|Rare Book & Manuscript Library|
At a Glance
The collection of noted cartoonist Joseph Farris, who had a nearly 50-year career at THE NEW YORKER, as well as in a plethora of other publications. It contains roughly 14,000 unpublished cartoons; over 7500 published cartoons; spot drawings; books that collected his work, or that he illustrated, or that he appeared in; book drafts; tear sheets; sketchbooks; contracts; correspondence; process materials; and more.

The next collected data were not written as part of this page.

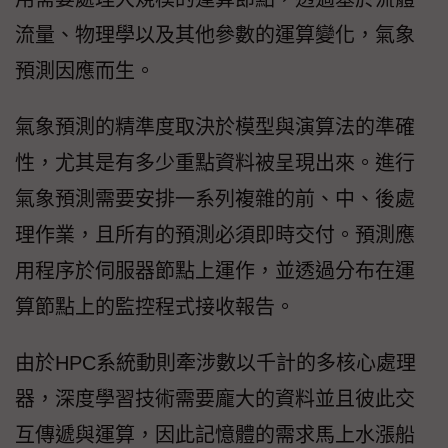
流量、物理學以及其他參數的運算變化，氣象
預測因應而生。
氣象預測的精準度取決於模型與演算法的準確
性，尤其是有多少重點資料被呈現出來。進行
氣象預測需要安排一系列複雜的前、中、後處
理作業，且所有的預測必須即時交付。預測應
用程序於伺服器節點上運作，並透過分布在運
算節點上的監控程式接收報告。
由於HPC系統動則牽涉數以千計的多核心處理
器，深度學習技術需要龐大的資料並且彼此交
互傳遞與運算，因此記憶體的需求馬上水漲船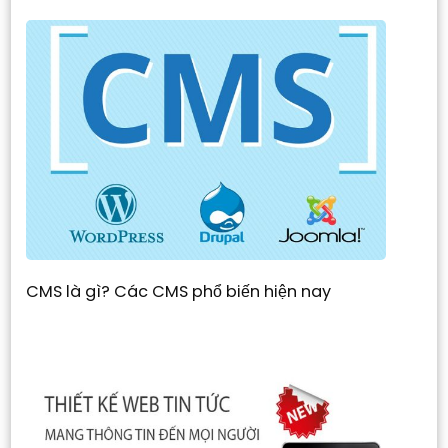
CMS là gì? Các CMS phổ biến hiện nay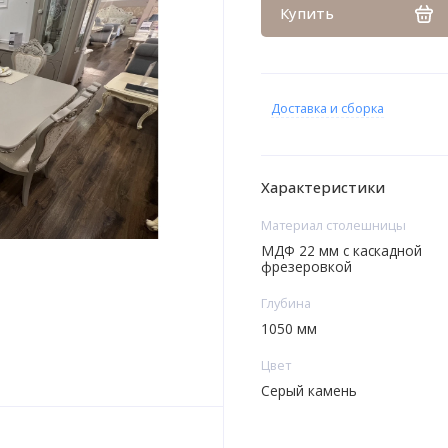
Купить
Доставка и сборка
Характеристики
Материал столешницы
МДФ 22 мм с каскадной
фрезеровкой
Глубина
1050 мм
Цвет
Серый камень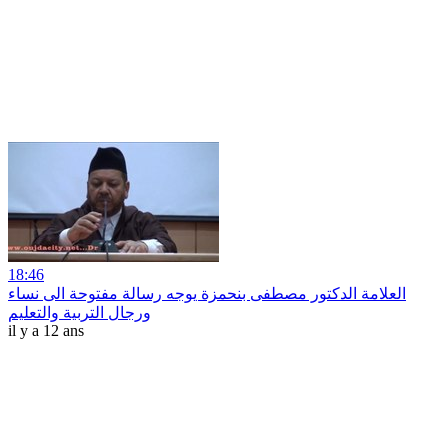
18:46
العلامة الدكتور مصطفى بنحمزة يوجه رسالة مفتوحة الى نساء
ورجال التربية والتعليم
il y a 12 ans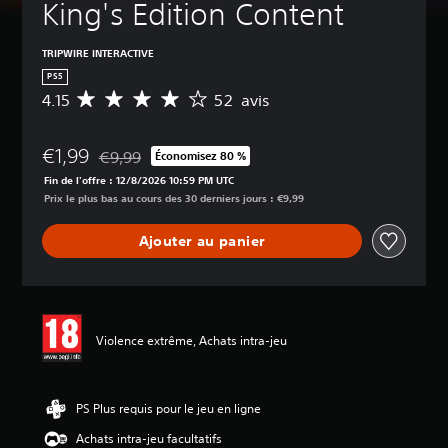
King's Edition Content
TRIPWIRE INTERACTIVE
PS5
4.15
52 avis
M
o
y
€1,99
e
€9,99
Économisez 80 %
Remise par rapport au prix d'origine de €9,99
n
Fin de l'offre : 12/8/2026 10:59 PM UTC
n
Prix le plus bas au cours des 30 derniers jours : €9,99
e
d
Ajouter au panier
e
s
a
v
i
s
Violence extrême, Achats intra-jeu
:
4
.
PS Plus requis pour le jeu en ligne
1
Achats intra-jeu facultatifs
5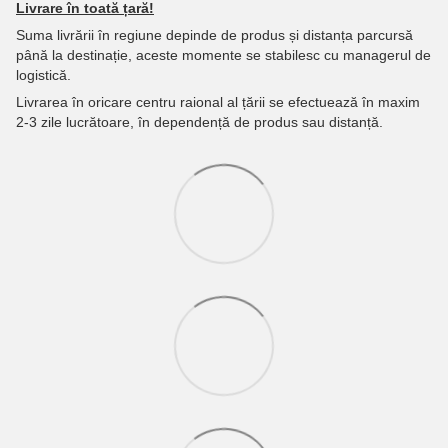
Livrare în toată țară!
Suma livrării în regiune depinde de produs și distanța parcursă
până la destinație, aceste momente se stabilesc cu managerul de
logistică.
Livrarea în oricare centru raional al țării se efectuează în maxim
2-3 zile lucrătoare, în dependență de produs sau distanță.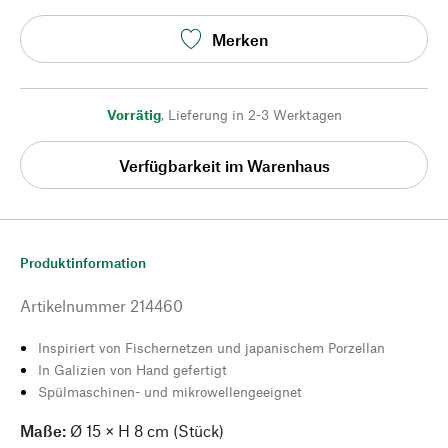
Merken
Vorrätig
,
Lieferung in 2-3 Werktagen
Verfügbarkeit im Warenhaus
Produktinformation
Artikelnummer
214460
Inspiriert von Fischernetzen und japanischem Porzellan
In Galizien von Hand gefertigt
Spülmaschinen- und mikrowellengeeignet
Maße:
Ø 15 × H 8 cm (Stück)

The proportion of unpublished to published cartoons in the collection is a testament to the difficult life of the freelance gag cartoonist--but those cartoons as a whole reveal extraordinary evidence of changing social, moral, and political attitudes, and will be a rich socio-historical resource. What's more, correspondence between Richard Taylor and NEW YORKER art director James Geraghty shed light on the practical business of cartooning (Geraghty's own archive is at NYPL, which makes for easy research access).
The sketchbook Farris kept during World War II is in the Library of Congress, but there are book materials from its 2011 publication in this collection.
Using the Collection
Rare Book and Manuscript Library
Conditions Governing Access
Material is unprocessed. Please contact firstname.lastname@example.org for more information.
Conditions Governing Use
Single photocopies may be made for research purposes. Permission to publish material from the collection must be requested from the Curator of Manuscripts/University Archivist, Rare Book and Manuscript Library (RBML). The RBML approves permission to publish that which it physically owns; the responsibility to secure copyright permission rests with the patron.
Identification of specific item; Date (if known); Joseph Farris Papers; Box and Folder; Rare Book and Manuscript Library, Columbia University Library.
About the Finding Aid / Processing Information
Columbia University Libraries, Rare Book and Manuscript Library
History / Biographical Note
Biographical / Historical
Joseph Farris had a long and prolific career as a cartoonist, especially at THE NEW YORKER. He was mentored by the great NEW YORKER cartoonist Richard Taylor (by whom we have one piece of original art in the Comic Art Collection), and thus serves as a bridge between the golden years under Harold Ross and the second age of greatness under William Shawn.